The Datalys Center reports play a critical role in the clinical scientific method by supplying updates from practicing ATs about the frequency and patterns of conditions encountered. These descriptive epidemiology reports provide the foundation for the distribution and patterns of conditions (injuries or illnesses) sustained by athletes in specific populations (from preadolescent to collegiate, ages 5–23 years), specific sports and activities, and specific times (eg, competition, practice, and off-season). These data then afford researchers the opportunity to develop and refine hypotheses associated with the biopsychosocial determinants of these conditions and thus explore new pathways that may lead to more robust intervention strategies for the treatment and prevention of these conditions.

Key questions to ask from the research perspective when reading the Datalys Center reports include the following:

  1. For a given population, what are the most commonly reported injuries?

  2. Are the injury patterns and frequencies similar to findings in settings other than those in the Datalys Center reports?

  3. Based on their patterns and frequencies, what are the associated economic and societal burdens of these injuries?

  4. What are the current hypotheses about the determinants for these injuries?

  5. Have intervention strategies been developed based on these determinants to reduce the frequency of these injuries already?
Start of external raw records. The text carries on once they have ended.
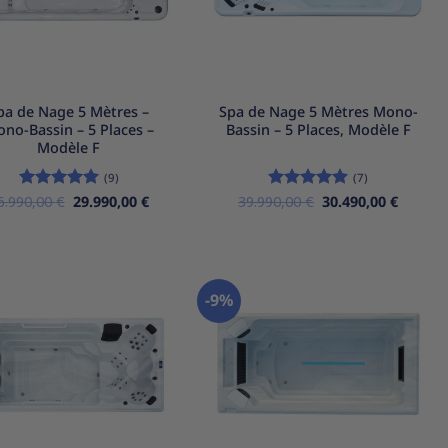
+
pa de Nage 5 Mètres –
Spa de Nage 5 Mètres Mono-
no-Bassin – 5 Places –
Bassin – 5 Places, Modèle F
Modèle F
(9)
(7)
Le
Le
Le
Le
6.990,00
Note
€
5
sur
29.990,00
€
39.990,00
Note
€
5
sur
30.490,00
€
prix
prix
prix
prix
5
5
initial
actuel
initial
actuel
était :
est :
était :
est :
36.990,00 €.
29.990,00 €.
39.990,00 €.
30.490,
-9%
Ajouter
Ajouter
à la
à la
liste
liste
d’envies
d’envies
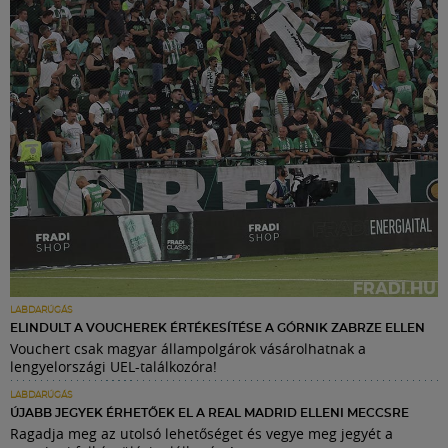
LABDARÚGÁS
ELINDULT A VOUCHEREK ÉRTÉKESÍTÉSE A GÓRNIK ZABRZE ELLEN
Vouchert csak magyar állampolgárok vásárolhatnak a
lengyelországi UEL-találkozóra!
LABDARÚGÁS
ÚJABB JEGYEK ÉRHETŐEK EL A REAL MADRID ELLENI MECCSRE
Ragadja meg az utolsó lehetőséget és vegye meg jegyét a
Do they seem to be effective?

  6. If the current intervention strategies do not appear to be effective in reducing the patterns and frequencies of these injuries, what other determinants need to be explored?

  7. Are the current intervention strategies directly linked to validated determinants through the clinical scientific method?

Epidemiology for the AT-Clinician

The Datalys Center reports provide practicing ATs with direct comparisons of the trends from their own clinical practices and what other practicing ATs in similar situations are describing.15  Appreciating the national trends across age groups, sports, and institutions can help practicing ATs better prepare for what to expect in their own clinical settings. Perhaps the patterns from the individual practice match what has been described in the descriptive epidemiology reports. If so, the injury patterns and frequency can most likely be predicted and thus planned for in the future. An individual AT's patterns and frequencies of injuries that differ from what has been described in the descriptive epidemiology report may lead to opportunities to disseminate practice-based evidence through clinical Contributions to the Available Sources of Evidence reports,16  furthering the body of knowledge.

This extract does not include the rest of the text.